I have never been in Japan but I always wanted to. I will go one day, sure.
Any encounter I have with Japanese culture is mesmerizing. It discloses a reality which I don’t know if it is attractive for being so different or it is so different to become attractive.
To a western mind, split from the body since ancient Greek philosophers, Japan looks like a culture clash that can accommodate close things that this side of the world will never be together. in fact, body with mind, ancient traditions and futuristic technologies. Japanese music translates this into love for classicism and technique as well as need of escaping the rules with loud metal, grindcore, avantgarde jazz and rock radicalism.
Not surprisingly if these extremes sensitivities join in the same band, they give birth to a music such as Mono‘s bold post-rock.
I was at Scala for a Mono concert back in 2007, not only the first concert I saw of them but also one of the very first times I listened to them.

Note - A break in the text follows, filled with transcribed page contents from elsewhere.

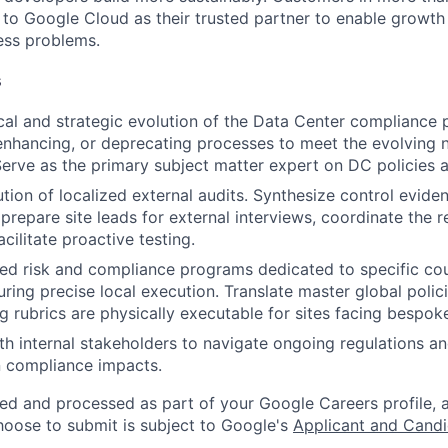
n to Google Cloud as their trusted partner to enable growth
ness problems.
s
ical and strategic evolution of the Data Center compliance
enhancing, or deprecating processes to meet the evolving 
Serve as the primary subject matter expert on DC policies 
tion of localized external audits. Synthesize control eviden
, prepare site leads for external interviews, coordinate the 
cilitate proactive testing.
zed risk and compliance programs dedicated to specific cou
ring precise local execution. Translate master global polici
ng rubrics are physically executable for sites facing bespok
th internal stakeholders to navigate ongoing regulations a
n compliance impacts.
ted and processed as part of your Google Careers profile, 
hoose to submit is subject to Google's
Applicant and Candi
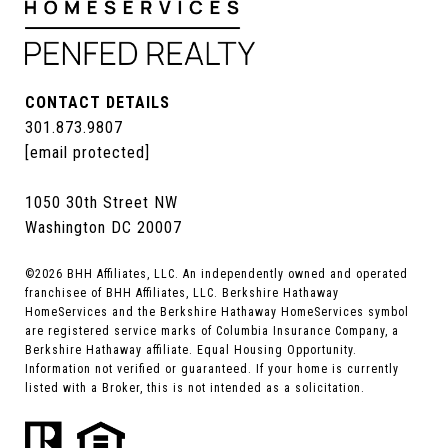
CONTACT DETAILS
301.873.9807
[email protected]
1050 30th Street NW
Washington DC 20007
©
2026
BHH Affiliates, LLC. An independently owned and operated
franchisee of BHH Affiliates, LLC. Berkshire Hathaway
HomeServices and the Berkshire Hathaway HomeServices symbol
are registered service marks of Columbia Insurance Company, a
Berkshire Hathaway affiliate. Equal Housing Opportunity.
Information not verified or guaranteed. If your home is currently
listed with a Broker, this is not intended as a solicitation.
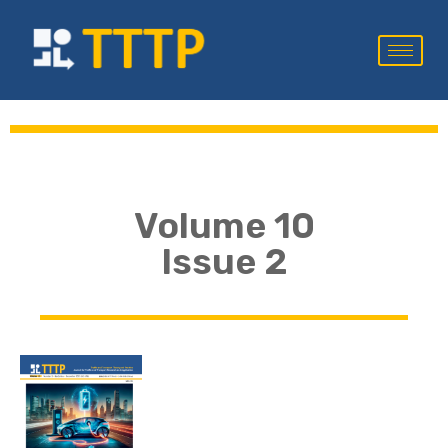
Volume 10
Issue 2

With shoegazer guitarist Jesu opening that show, what I remember of that gig is an unbearably loud volume, ears submerged by layers of distorted guitars, feedback and noise. Plus a dreamy Japanese girl, with long waving hair, fully immersed, body and mind, on her bass. Both her sides two guitarists so deeply involved to sit, stand, kneel depending what music was being played.

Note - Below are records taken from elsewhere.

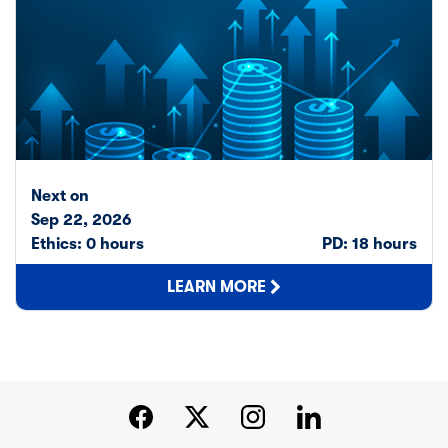
Next on
Sep 22, 2026
Ethics: 0 hours
PD: 18 hours
LEARN MORE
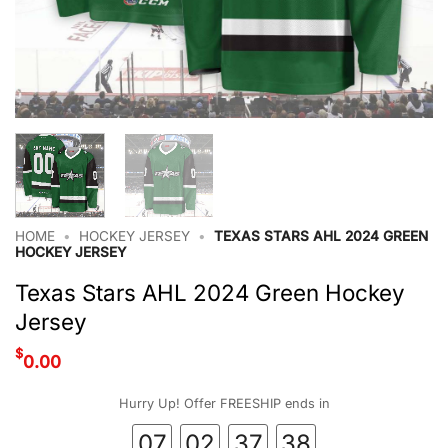
HOME
•
HOCKEY JERSEY
•
TEXAS STARS AHL 2024 GREEN
HOCKEY JERSEY
Texas Stars AHL 2024 Green Hockey
Jersey
$
0.00
Hurry Up! Offer FREESHIP ends in
07
02
37
38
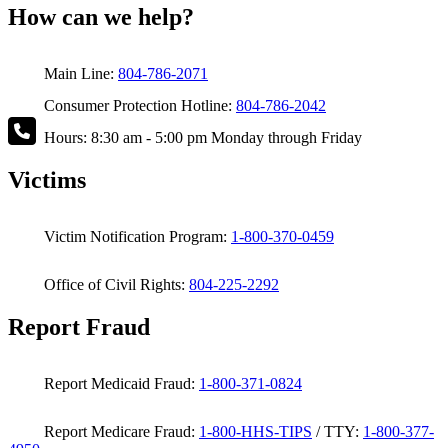
How can we help?
Main Line:
804-786-2071
Consumer Protection Hotline:
804-786-2042
Hours: 8:30 am - 5:00 pm Monday through Friday
Victims
Victim Notification Program:
1-800-370-0459
Office of Civil Rights:
804-225-2292
Report Fraud
Report Medicaid Fraud:
1-800-371-0824
Report Medicare Fraud:
1-800-HHS-TIPS
/ TTY:
1-800-377-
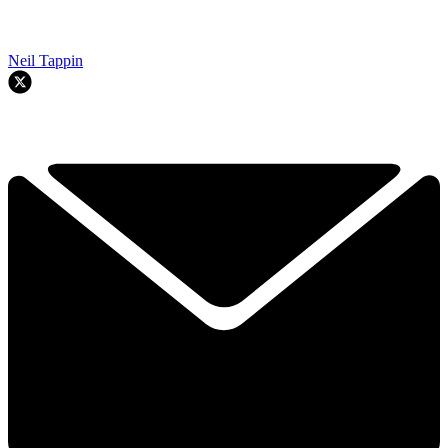
Neil Tappin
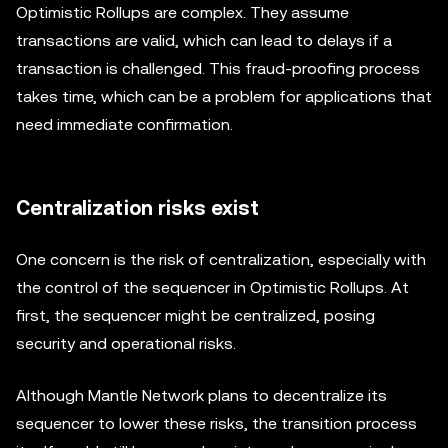
Optimistic Rollups are complex. They assume
transactions are valid, which can lead to delays if a
transaction is challenged. This fraud-proofing process
takes time, which can be a problem for applications that
need immediate confirmation.
Centralization risks exist
One concern is the risk of centralization, especially with
the control of the sequencer in Optimistic Rollups. At
first, the sequencer might be centralized, posing
security and operational risks.
Although Mantle Network plans to decentralize its
sequencer to lower these risks, the transition process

Visually it made sense, music wise had moments that risked to be gratuitously excessive.
In the three years passed since that show, I became much more acquainted with Mono post-rock. I listened to their several records many times.
Then it came Mono latest fatigue.
Hymn to the Immortal Wind arrived sometime in 2009 and is the album in which Mono finally manage to reach the equilibrium among all their facets.
It is one of those rare albums which I fall in love at first listening. Actually I fell in love with the album after the first 2 minutes of the opening suite: Ashes in the Snow.
From the vibraphone, who plays a sort of Japanese inspired melody, to the guitars, arriving quietly to enhance it, the suite evolves in a wonderful crescendo.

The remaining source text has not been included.